Pensé que si podía mantener a mi hijo adolescente alejado de sus “malos” amigos, lograría ser sensato y dejaría de beber y drogarse. Pasé años de mi vida tratando de rescatarlo de sus malas decisiones. Era como si él caminara hacia un abismo profundo y oscuro y yo tratara de detener su caída, pero seguía empujándome hacia un lado para poder bajar. Yo escuchaba a escondidas sus conversaciones, lo castigaba con no dejarlo salir por todo lo que hacía y le rastreaba sus pasos día y noche. Nada sirvió.

Me sentía demasiado cansada. Perdí peso y apenas podía mantenerme en el trabajo. Ya no disfrutaba de la vida. Me mantuve alejada de los amigos porque no quería que me preguntaran acerca de mi hijo. Estaba decidida a pedirle a él que razonara las cosas. Estaba completamente obsesionada.

Una noche ―ya casi no dormía― vi que un automóvil se aproximaba a la entrada de la casa con sus luces apagadas. Por medio de las sombras, vi que mi hijo se acercaba al auto. Me lancé hacia la puerta para no dejarlo que se fuera. Al verme, se metió en el auto, y salieron a toda velocidad mientras yo corría hasta más no poder, vestida sólo con mi camisón de dormir, gritando y haciendo señas para que se detuvieran.

Puesto que se me olvidó ponerme mis anteojos, no pude ver el número de placa para llamar a la policía. Yo sabía con quién estaba él por el color del auto. Se iría por unos días y luego regresaría cuando el dinero se acabara.

Esta escena y muchas similares se repitieron insensatamente una y otra vez.

Después de que mi hijo estuvo en un centro de tratamiento, me sugirieron que fuera a reuniones de Al-Anon. Asistí a varias. Cada una me gustaba un poco más; había mucha calidez y serenidad. Finalmente encontré un lugar donde podía descansar y rejuvenecer. Sentí el amor en cada reunión, incluso con personas completamente extrañas, porque teníamos un vínculo común: vivir con los efectos del alcoholismo.

Mi hijo no se quedó en A.A., pero eso fue decisión de él. Se mudó a su propio lugar cuando cumplió dieciocho años. Ahora nos mantenemos en contacto y tenemos una relación muy sana. Ya tengo más de dos años de estar asistiendo a las reuniones. Tengo una Madrina y leo publicaciones de la literatura de Al-Anon diariamente. Estoy muy orgullosa del avance que he logrado. He descubierto mi verdadero yo por medio de los Doce Pasos. También he aprendido a amar a mi hijo incondicionalmente.

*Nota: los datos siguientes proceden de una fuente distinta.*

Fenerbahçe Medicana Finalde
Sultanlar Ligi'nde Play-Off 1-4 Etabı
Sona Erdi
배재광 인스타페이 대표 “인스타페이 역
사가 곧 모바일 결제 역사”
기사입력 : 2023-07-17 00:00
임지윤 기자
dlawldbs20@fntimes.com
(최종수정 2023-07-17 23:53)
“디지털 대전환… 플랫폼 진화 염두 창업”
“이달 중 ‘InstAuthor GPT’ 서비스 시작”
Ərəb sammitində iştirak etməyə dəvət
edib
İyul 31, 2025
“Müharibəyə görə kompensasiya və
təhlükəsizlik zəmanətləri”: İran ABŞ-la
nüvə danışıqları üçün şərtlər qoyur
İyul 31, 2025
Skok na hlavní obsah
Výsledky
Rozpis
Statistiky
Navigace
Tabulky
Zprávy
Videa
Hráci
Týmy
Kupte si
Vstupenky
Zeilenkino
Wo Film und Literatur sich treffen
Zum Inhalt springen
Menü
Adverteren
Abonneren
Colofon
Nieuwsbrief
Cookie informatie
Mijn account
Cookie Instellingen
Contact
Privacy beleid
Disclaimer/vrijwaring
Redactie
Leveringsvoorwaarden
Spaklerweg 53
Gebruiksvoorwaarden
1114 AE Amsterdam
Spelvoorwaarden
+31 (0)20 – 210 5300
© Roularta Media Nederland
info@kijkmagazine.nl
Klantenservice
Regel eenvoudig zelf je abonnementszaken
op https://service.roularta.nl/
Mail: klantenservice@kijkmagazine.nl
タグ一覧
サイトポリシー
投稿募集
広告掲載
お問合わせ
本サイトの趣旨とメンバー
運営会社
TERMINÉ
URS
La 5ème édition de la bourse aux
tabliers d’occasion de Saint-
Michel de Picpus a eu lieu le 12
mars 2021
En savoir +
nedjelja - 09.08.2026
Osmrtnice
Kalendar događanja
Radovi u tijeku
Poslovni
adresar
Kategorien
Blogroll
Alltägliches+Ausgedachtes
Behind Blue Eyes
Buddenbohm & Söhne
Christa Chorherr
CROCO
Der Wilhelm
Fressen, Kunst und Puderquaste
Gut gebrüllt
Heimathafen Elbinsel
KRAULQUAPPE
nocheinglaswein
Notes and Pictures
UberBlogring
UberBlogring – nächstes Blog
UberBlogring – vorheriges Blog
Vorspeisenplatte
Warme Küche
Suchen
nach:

La semana pasada me llamó para ver si él y su amigo podían venir a ver un juego de pelota con la familia. Al escucharlo sentí que él estaba bien, entonces le dije que sí. Cocinamos, jugamos billar, miramos la televisión y jugamos béisbol. Cuando llegó el momento de partir, mi hijo y su amigo se despidieron con abrazos y besos. En lo que iban saliendo en el auto, observé que había un teléfono celular en el sofá. Lo agarré y salí corriendo a toda velocidad detrás del auto, calle abajo, haciendo señas y gritando para que se detuvieran. Salieron a ver qué era lo que yo quería y se echaron a reír ante el “déjà vu” de la situación. Al menos esta vez no los perseguí en mi camisón de dormir.